AMDGPU: Change fdiv lowering based on !fpmath metadata If 2.5 ulp is acceptable, denormals are not required, and isn't a reciprocal which will already be handled, replace with a faster fdiv. Simplify the lowering tests by using per function subtarget features. llvm-svn: 276051

commit: a1fe17c9adb2b6093f1ce848a48fb8954c27c595 [log] [tgz]
author: Matt Arsenault <Matthew.Arsenault@amd.com> Tue Jul 19 23:16:53 2016 +0000
committer: Matt Arsenault <Matthew.Arsenault@amd.com> Tue Jul 19 23:16:53 2016 +0000
tree: 2fcb8b6fcd3f50a1c72634d2808ad3fdc7206d90
parent: 1986030b62601d8cd6d74cfc083e4638be3d8b46 [diff] [blame]
diff --git a/llvm/lib/Target/AMDGPU/SIISelLowering.cpp b/llvm/lib/Target/AMDGPU/SIISelLowering.cpp
index a2c4e6a..e412d07 100644
--- a/llvm/lib/Target/AMDGPU/SIISelLowering.cpp
+++ b/llvm/lib/Target/AMDGPU/SIISelLowering.cpp

@@ -2113,6 +2113,9 @@
     return DAG.getMemIntrinsicNode(AMDGPUISD::LOAD_CONSTANT, DL,
                                    Op->getVTList(), Ops, VT, MMO);
   }
+  case AMDGPUIntrinsic::amdgcn_fdiv_fast: {
+    return lowerFDIV_FAST(Op, DAG);
+  }
   case AMDGPUIntrinsic::SI_vs_load_input:
     return DAG.getNode(AMDGPUISD::LOAD_INPUT, DL, VT,
                        Op.getOperand(1),
@@ -2427,7 +2430,8 @@
 
 // Catch division cases where we can use shortcuts with rcp and rsq
 // instructions.
-SDValue SITargetLowering::LowerFastFDIV(SDValue Op, SelectionDAG &DAG) const {
+SDValue SITargetLowering::lowerFastUnsafeFDIV(SDValue Op,
+                                              SelectionDAG &DAG) const {
   SDLoc SL(Op);
   SDValue LHS = Op.getOperand(0);
   SDValue RHS = Op.getOperand(1);
@@ -2468,47 +2472,48 @@
   return SDValue();
 }
 
+// Faster 2.5 ULP division that does not support denormals.

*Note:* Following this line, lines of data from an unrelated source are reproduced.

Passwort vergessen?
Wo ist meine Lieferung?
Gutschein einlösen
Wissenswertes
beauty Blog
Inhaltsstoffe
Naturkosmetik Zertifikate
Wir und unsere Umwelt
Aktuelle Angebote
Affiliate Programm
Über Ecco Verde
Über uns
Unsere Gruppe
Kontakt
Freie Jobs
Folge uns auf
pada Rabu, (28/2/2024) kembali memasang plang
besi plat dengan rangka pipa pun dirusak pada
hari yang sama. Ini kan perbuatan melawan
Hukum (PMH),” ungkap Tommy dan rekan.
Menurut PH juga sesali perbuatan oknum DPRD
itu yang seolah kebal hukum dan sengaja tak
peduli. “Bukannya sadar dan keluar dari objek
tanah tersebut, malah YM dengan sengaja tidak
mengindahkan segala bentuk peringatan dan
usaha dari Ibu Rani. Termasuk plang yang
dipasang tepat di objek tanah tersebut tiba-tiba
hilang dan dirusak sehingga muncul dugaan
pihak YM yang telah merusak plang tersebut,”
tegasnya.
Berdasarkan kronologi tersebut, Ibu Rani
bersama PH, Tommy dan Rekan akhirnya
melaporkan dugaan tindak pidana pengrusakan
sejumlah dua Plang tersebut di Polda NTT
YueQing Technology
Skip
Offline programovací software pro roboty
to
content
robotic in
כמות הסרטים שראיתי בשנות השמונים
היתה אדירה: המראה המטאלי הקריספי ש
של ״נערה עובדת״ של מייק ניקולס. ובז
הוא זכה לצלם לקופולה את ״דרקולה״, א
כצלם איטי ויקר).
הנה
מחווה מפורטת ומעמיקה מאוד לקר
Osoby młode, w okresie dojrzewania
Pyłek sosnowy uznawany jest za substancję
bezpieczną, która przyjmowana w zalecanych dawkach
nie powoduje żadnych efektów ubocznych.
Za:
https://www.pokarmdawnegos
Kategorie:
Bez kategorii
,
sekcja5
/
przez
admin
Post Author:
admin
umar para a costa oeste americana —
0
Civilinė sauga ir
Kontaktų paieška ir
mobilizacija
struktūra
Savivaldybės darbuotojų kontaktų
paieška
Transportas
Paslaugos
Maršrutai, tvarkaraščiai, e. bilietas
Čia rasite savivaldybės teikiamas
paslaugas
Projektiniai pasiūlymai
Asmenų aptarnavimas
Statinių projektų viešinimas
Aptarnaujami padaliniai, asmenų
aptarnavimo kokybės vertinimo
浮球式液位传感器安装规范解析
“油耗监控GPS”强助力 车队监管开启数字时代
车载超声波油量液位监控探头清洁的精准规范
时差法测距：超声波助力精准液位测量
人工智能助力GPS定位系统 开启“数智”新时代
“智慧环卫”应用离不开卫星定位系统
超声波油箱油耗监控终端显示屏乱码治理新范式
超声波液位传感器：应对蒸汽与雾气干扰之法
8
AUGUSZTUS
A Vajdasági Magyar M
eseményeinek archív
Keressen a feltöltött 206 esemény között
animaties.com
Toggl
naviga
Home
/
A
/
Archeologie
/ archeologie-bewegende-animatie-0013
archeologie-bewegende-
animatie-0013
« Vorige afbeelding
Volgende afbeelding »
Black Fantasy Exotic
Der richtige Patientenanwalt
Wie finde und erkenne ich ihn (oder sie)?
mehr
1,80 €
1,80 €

+SDValue SITargetLowering::lowerFDIV_FAST(SDValue Op, SelectionDAG &DAG) const {
+  SDLoc SL(Op);
+  SDValue LHS = Op.getOperand(1);
+  SDValue RHS = Op.getOperand(2);
+
+  SDValue r1 = DAG.getNode(ISD::FABS, SL, MVT::f32, RHS);
+
+  const APFloat K0Val(BitsToFloat(0x6f800000));
+  const SDValue K0 = DAG.getConstantFP(K0Val, SL, MVT::f32);
+
+  const APFloat K1Val(BitsToFloat(0x2f800000));
+  const SDValue K1 = DAG.getConstantFP(K1Val, SL, MVT::f32);
+
+  const SDValue One = DAG.getConstantFP(1.0, SL, MVT::f32);
+
+  EVT SetCCVT =
+    getSetCCResultType(DAG.getDataLayout(), *DAG.getContext(), MVT::f32);
+
+  SDValue r2 = DAG.getSetCC(SL, SetCCVT, r1, K0, ISD::SETOGT);
+
+  SDValue r3 = DAG.getNode(ISD::SELECT, SL, MVT::f32, r2, K1, One);
+
+  // TODO: Should this propagate fast-math-flags?

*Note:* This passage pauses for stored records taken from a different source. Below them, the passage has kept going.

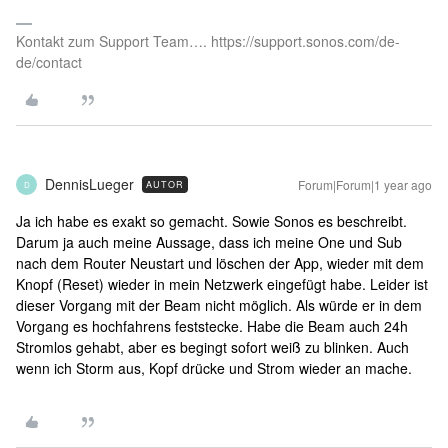
Kontakt zum Support Team…. https://support.sonos.com/de-
de/contact
DennisLueger
Forum|Forum|1 year ago
AUTOR
D
Ja ich habe es exakt so gemacht. Sowie Sonos es beschreibt.
Darum ja auch meine Aussage, dass ich meine One und Sub
nach dem Router Neustart und löschen der App, wieder mit dem
Knopf (Reset) wieder in mein Netzwerk eingefügt habe. Leider ist
dieser Vorgang mit der Beam nicht möglich. Als würde er in dem
Vorgang es hochfahrens feststecke. Habe die Beam auch 24h
Stromlos gehabt, aber es begingt sofort weiß zu blinken. Auch
wenn ich Storm aus, Kopf drücke und Strom wieder an mache.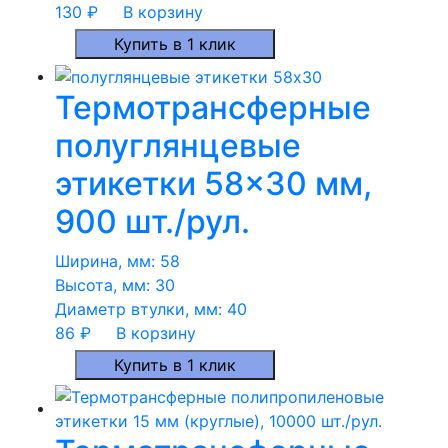
130
₽
В корзину
Купить в 1 клик
Термотрансферные
полуглянцевые
этикетки 58×30 мм,
900 шт./рул.
Ширина, мм:
58
Высота, мм:
30
Диаметр втулки, мм:
40
86
₽
В корзину
Купить в 1 клик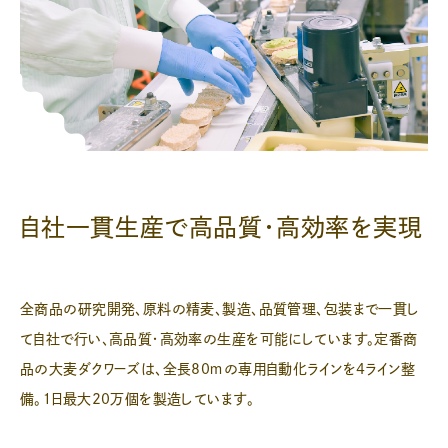
自社一貫生産で高品質・高効率を実現
全商品の研究開発、原料の精麦、製造、品質管理、包装まで一貫し
て自社で行い、高品質・高効率の生産を可能にしています。定番商
品の大麦ダクワーズは、全長80ｍの専用自動化ラインを4ライン整
備。１日最大20万個を製造しています。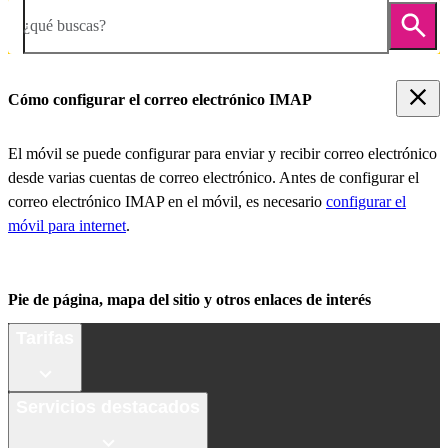
¿qué buscas?
Cómo configurar el correo electrónico IMAP
El móvil se puede configurar para enviar y recibir correo electrónico
desde varias cuentas de correo electrónico. Antes de configurar el
correo electrónico IMAP en el móvil, es necesario
configurar el
móvil para internet
.
Pie de página, mapa del sitio y otros enlaces de interés
Tarifas
Servicios destacados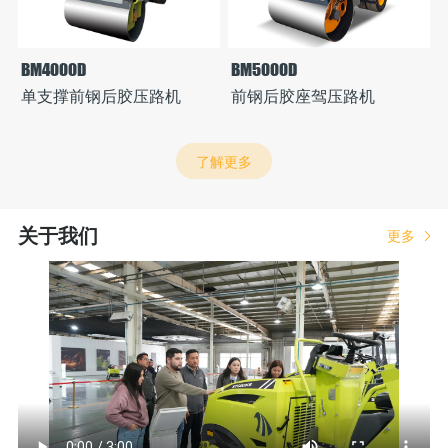
BM4000D
BM5000D
单支撑前钢后胶压路机
前钢后胶座驾压路机
了解更多
关于我们
更多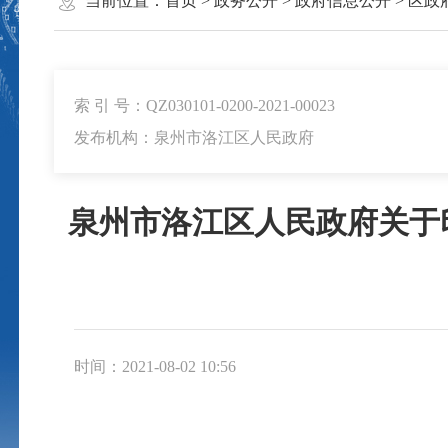
当前位置：
首页
>
政务公开
>
政府信息公开
>
区政
索 引 号：QZ030101-0200-2021-00023
发布机构：泉州市洛江区人民政府
泉州市洛江区人民政府关于
时间：2021-08-02 10:56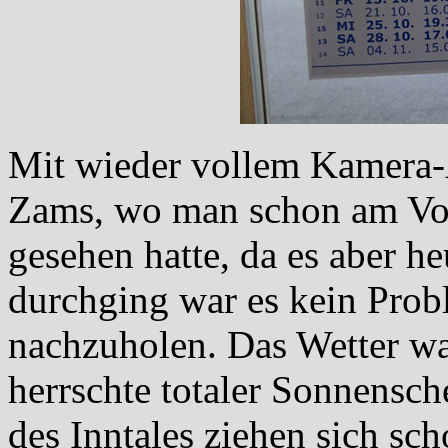
Mit wieder vollem Kamera-
Zams, wo man schon am Vor
gesehen hatte, da es aber h
durchging war es kein Probl
nachzuholen. Das Wetter war
herrschte totaler Sonnensch
des Inntales ziehen sich s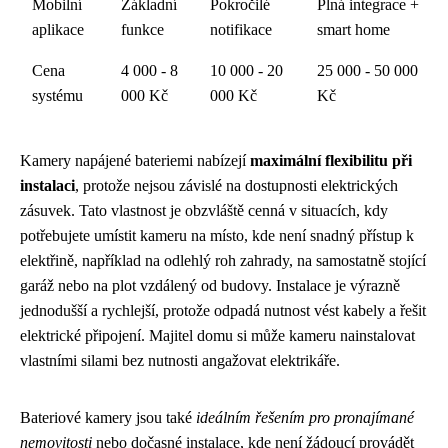
Mobilní
Základní
Pokročilé
Plná integrace +
aplikace
funkce
notifikace
smart home
Cena
4 000 - 8
10 000 - 20
25 000 - 50 000
systému
000 Kč
000 Kč
Kč
Kamery napájené bateriemi nabízejí
maximální flexibilitu při
instalaci
, protože nejsou závislé na dostupnosti elektrických
zásuvek. Tato vlastnost je obzvláště cenná v situacích, kdy
potřebujete umístit kameru na místo, kde není snadný přístup k
elektřině, například na odlehlý roh zahrady, na samostatně stojící
garáž nebo na plot vzdálený od budovy. Instalace je výrazně
jednodušší a rychlejší, protože odpadá nutnost vést kabely a řešit
elektrické připojení. Majitel domu si může kameru nainstalovat
vlastními silami bez nutnosti angažovat elektrikáře.
Bateriové kamery jsou také
ideálním řešením pro pronajímané
nemovitosti
nebo dočasné instalace, kde není žádoucí provádět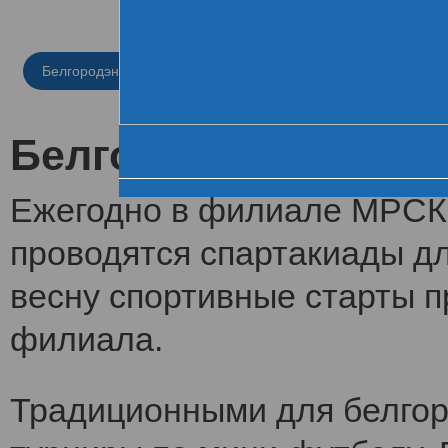
Кома
Белгородэнерго
Брянскэнерго
Воронежэнерго
Смоленскэнерго
Тамбо
Белгородэнерго
Ежегодно в филиале МРСК 
проводятся спартакиады д
весну спортивные старты п
филиала.
Традиционными для белгор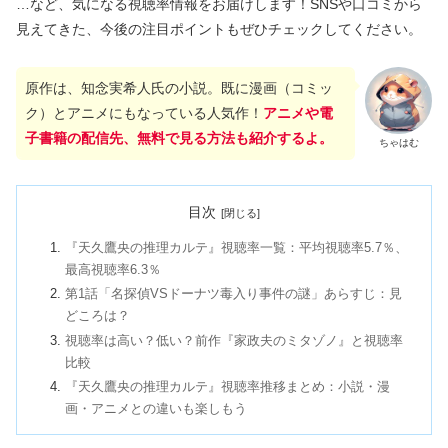
…など、気になる視聴率情報をお届けします！SNSや口コミから
見えてきた、今後の注目ポイントもぜひチェックしてください。
原作は、知念実希人氏の小説。既に漫画（コミッ
ク）とアニメにもなっている人気作！
アニメや電
子書籍の配信先、無料で見る方法も紹介するよ。
ちゃはむ
目次
『天久鷹央の推理カルテ』視聴率一覧：平均視聴率5.7％、
最高視聴率6.3％
第1話「名探偵VSドーナツ毒入り事件の謎」あらすじ：見
どころは？
視聴率は高い？低い？前作『家政夫のミタゾノ』と視聴率
比較
『天久鷹央の推理カルテ』視聴率推移まとめ：小説・漫
画・アニメとの違いも楽しもう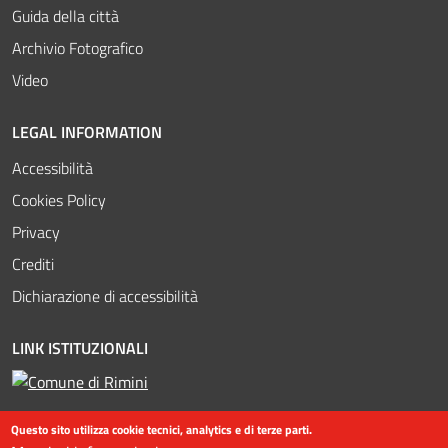
Guida della città
Archivio Fotografico
Video
LEGAL INFORMATION
Accessibilità
Cookies Policy
Privacy
Crediti
Dichiarazione di accessibilità
LINK ISTITUZIONALI
Questo sito utilizza cookie tecnici, analytics e di terze parti.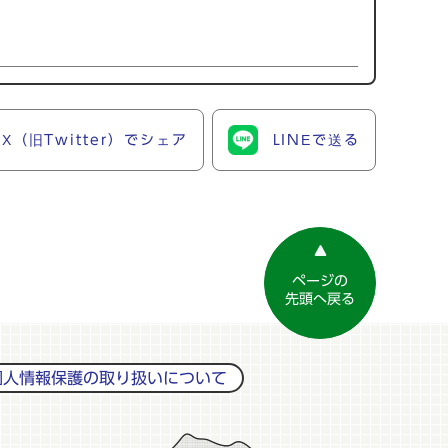
X（旧Twitter）でシェア
LINEで送る
ページの
先頭へ戻る
個人情報保護の取り扱いについて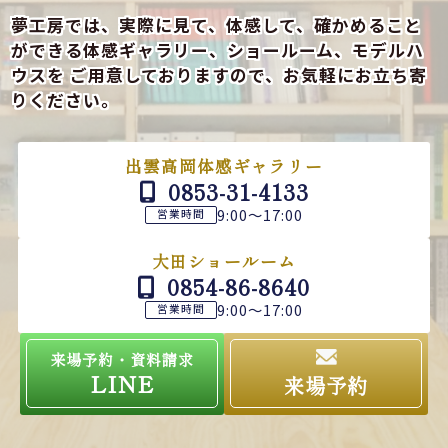
夢工房では、実際に見て、体感して、確かめること
ができる
体感ギャラリー、ショールーム、モデルハ
ウスを
ご用意しておりますので、お気軽にお立ち寄
りください。
出雲高岡体感ギャラリー
0853-31-4133
9:00～17:00
営業時間
大田ショールーム
0854-86-8640
9:00～17:00
営業時間
来場予約・資料請求
LINE
来場予約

+  r1 = DAG.getNode(ISD::FMUL, SL, MVT::f32, RHS, r3);
+
+  // rcp does not support denormals.
+  SDValue r0 = DAG.getNode(AMDGPUISD::RCP, SL, MVT::f32, r1);
+
+  SDValue Mul = DAG.getNode(ISD::FMUL, SL, MVT::f32, LHS, r0);
+
+  return DAG.getNode(ISD::FMUL, SL, MVT::f32, r3, Mul);
+}
+
 SDValue SITargetLowering::LowerFDIV32(SDValue Op, SelectionDAG &DAG) const {
-  if (SDValue FastLowered = LowerFastFDIV(Op, DAG))

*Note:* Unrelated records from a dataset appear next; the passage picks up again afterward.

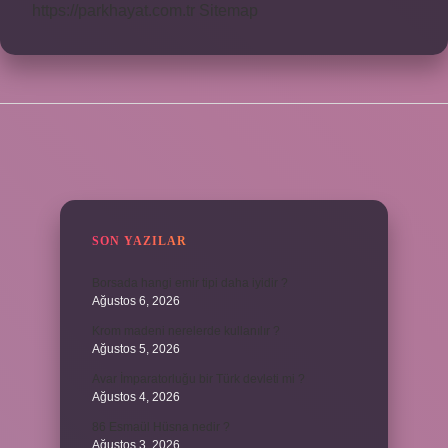
https://parkhayat.com.tr
Sitemap
SIDEBAR
SON YAZILAR
Borsada hangi emir tipi daha iyidir ?
Ağustos 6, 2026
Krom madeni nerelerde kullanılır ?
Ağustos 5, 2026
Avar İmparatorluğu bir Türk devleti mi ?
Ağustos 4, 2026
86 Esmaül Hüsna nedir ?
Ağustos 3, 2026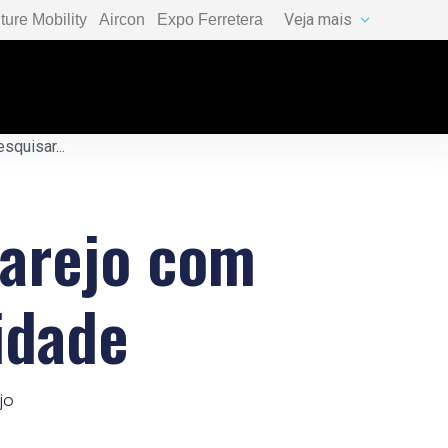
Veja mais
ture Mobility
Aircon
Expo Ferretera
varejo com
idade
jo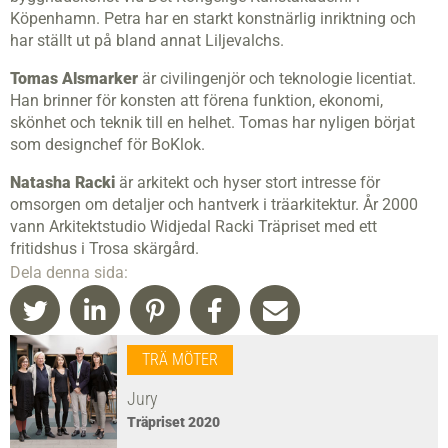
Köpenhamn. Petra har en starkt konstnärlig inriktning och
har ställt ut på bland annat Liljevalchs.
Tomas Alsmarker
är civilingenjör och teknologie licentiat.
Han brinner för konsten att förena funktion, ekonomi,
skönhet och teknik till en helhet. Tomas har nyligen börjat
som designchef för BoKlok.
Natasha Racki
är arkitekt och hyser stort intresse för
omsorgen om detaljer och hantverk i träarkitektur. År 2000
vann Arkitektstudio Widjedal Racki Träpriset med ett
fritidshus i Trosa skärgård.
Dela denna sida:
TRÄ MÖTER
Jury
Träpriset 2020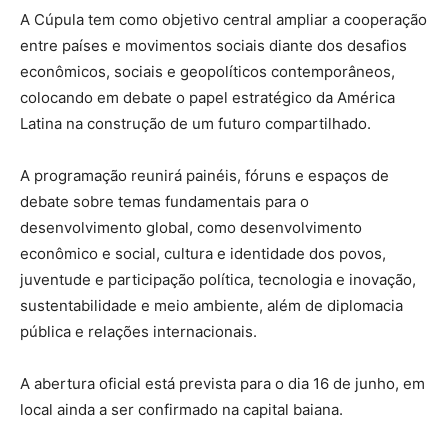
A Cúpula tem como objetivo central ampliar a cooperação
entre países e movimentos sociais diante dos desafios
econômicos, sociais e geopolíticos contemporâneos,
colocando em debate o papel estratégico da América
Latina na construção de um futuro compartilhado.
A programação reunirá painéis, fóruns e espaços de
debate sobre temas fundamentais para o
desenvolvimento global, como
desenvolvimento
econômico e social, cultura e identidade dos povos,
juventude e participação política, tecnologia e inovação,
sustentabilidade e meio ambiente, além de diplomacia
pública e relações internacionais
.
A abertura oficial está prevista para o dia
16 de junho
, em
local ainda a ser confirmado na capital baiana.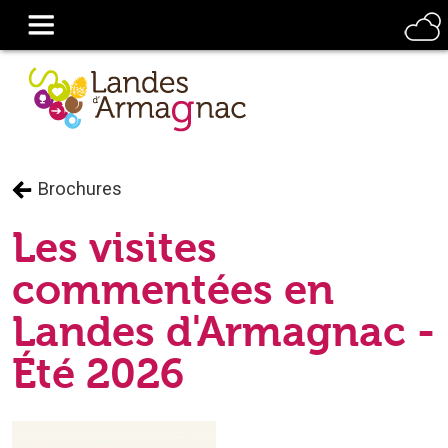
Brochures
Les visites
commentées en
Landes d'Armagnac -
Été 2026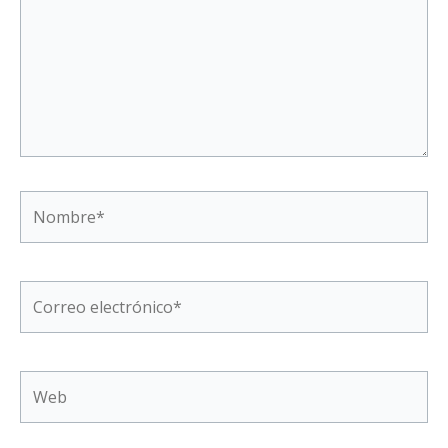
Nombre*
Correo
electrónico*
Web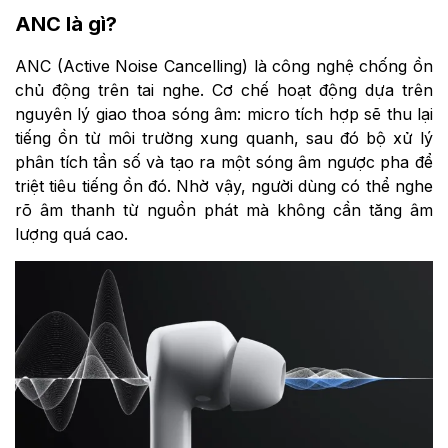
ANC là gì?
ANC (Active Noise Cancelling) là công nghệ chống ồn
chủ động trên tai nghe. Cơ chế hoạt động dựa trên
nguyên lý giao thoa sóng âm: micro tích hợp sẽ thu lại
tiếng ồn từ môi trường xung quanh, sau đó bộ xử lý
phân tích tần số và tạo ra một sóng âm ngược pha để
triệt tiêu tiếng ồn đó. Nhờ vậy, người dùng có thể nghe
rõ âm thanh từ nguồn phát mà không cần tăng âm
lượng quá cao.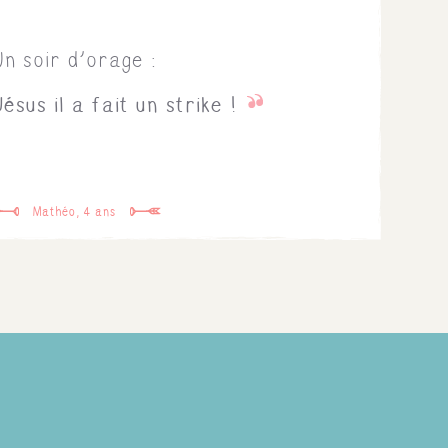
Un soir d'orage :
sus il a fait un strike !
Mathéo, 4 ans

+  if (SDValue FastLowered = lowerFastUnsafeFDIV(Op, DAG))
     return FastLowered;
 
   SDLoc SL(Op);
   SDValue LHS = Op.getOperand(0);
   SDValue RHS = Op.getOperand(1);
 
-  // faster 2.5 ulp fdiv when using -amdgpu-fast-fdiv flag
-  if (EnableAMDGPUFastFDIV) {
-    // This does not support denormals.
-    SDValue r1 = DAG.getNode(ISD::FABS, SL, MVT::f32, RHS);
-
-    const APFloat K0Val(BitsToFloat(0x6f800000));
-    const SDValue K0 = DAG.getConstantFP(K0Val, SL, MVT::f32);
-
-    const APFloat K1Val(BitsToFloat(0x2f800000));
-    const SDValue K1 = DAG.getConstantFP(K1Val, SL, MVT::f32);
-
-    const SDValue One = DAG.getConstantFP(1.0, SL, MVT::f32);
-
-    EVT SetCCVT =
-        getSetCCResultType(DAG.getDataLayout(), *DAG.getContext(), MVT::f32);
-
-    SDValue r2 = DAG.getSetCC(SL, SetCCVT, r1, K0, ISD::SETOGT);
-
-    SDValue r3 = DAG.getNode(ISD::SELECT, SL, MVT::f32, r2, K1, One);
-
-    // TODO: Should this propagate fast-math-flags?
-
-    r1 = DAG.getNode(ISD::FMUL, SL, MVT::f32, RHS, r3);
-
-    // rcp does not support denormals.
-    SDValue r0 = DAG.getNode(AMDGPUISD::RCP, SL, MVT::f32, r1);
-
-    SDValue Mul = DAG.getNode(ISD::FMUL, SL, MVT::f32, LHS, r0);
-
-    return DAG.getNode(ISD::FMUL, SL, MVT::f32, r3, Mul);
-  }
-
-  // Generates more precise fpdiv32.
   const SDValue One = DAG.getConstantFP(1.0, SL, MVT::f32);
 
   SDVTList ScaleVT = DAG.getVTList(MVT::f32, MVT::i1);
@@ -2538,7 +2543,7 @@
 
 SDValue SITargetLowering::LowerFDIV64(SDValue Op, SelectionDAG &DAG) const {
   if (DAG.getTarget().Options.UnsafeFPMath)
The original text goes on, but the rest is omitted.